Single by Dave featuring J Hus

from the album Psychodrama
- Released: 2019
- Length: 4:00
- Label: Dave; Neighbourhood;
- Songwriters: David Omoregie; Momodou Jallow; Ikeoluwa Oladigbolu; Ayodele Oyadare;
- Producers: iO; TSB;

Dave singles chronology
| "Location" (2019) | "Disaster" (2019) |  |

J Hus singles chronology
| "Dark Vader" (2018) | "Disaster" (2019) | "Daily Duppy" (2019) |

= Disaster (Dave song) =

"Disaster" is a song recorded by British rapper Dave featuring British rapper J Hus, released as the fourth single from Dave's debut studio album Psychodrama. The song was written by Dave, J Hus, Ikeoluwa Oladigbolu (aka TSB), Ayodele Oyadare (aka iO) and produced by iO, TSB, Fraser T. Smith, and Dave.

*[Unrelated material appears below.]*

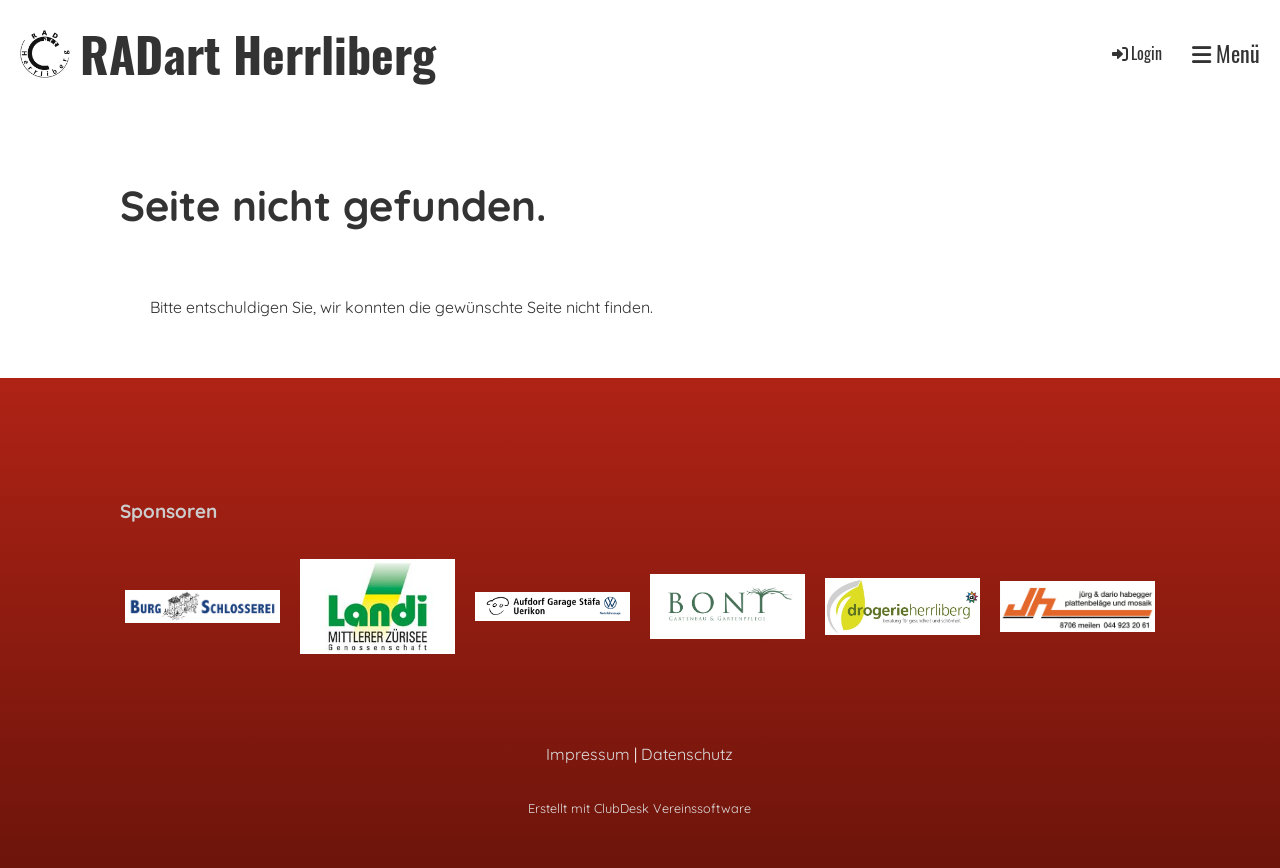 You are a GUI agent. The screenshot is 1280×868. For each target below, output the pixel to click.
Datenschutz (687, 754)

Commercially, the song reached the top 10 in the United Kingdom and top 30 in Ireland. In January 2022, it was certified as Platinum by the British Phonographic Industry for exceeding chart sales of 600,000. As of July 2025, the single has moved 847,028 units in the United Kingdom, respectively.

==Charts==

Chart performance for "Disaster"
| Chart (2019) | Peak position |
|---|---|
| Ireland (IRMA) | 23 |
| UK Singles (OCC) | 8 |
| UK Hip Hop/R&B (OCC) | 2 |

==Certifications==

Certifications for "Disaster"
| Region | Certification | Certified units/sales |
| United Kingdom (BPI) | Platinum | 600,000^{‡} |
^{‡} Sales+streaming figures based on certification alone.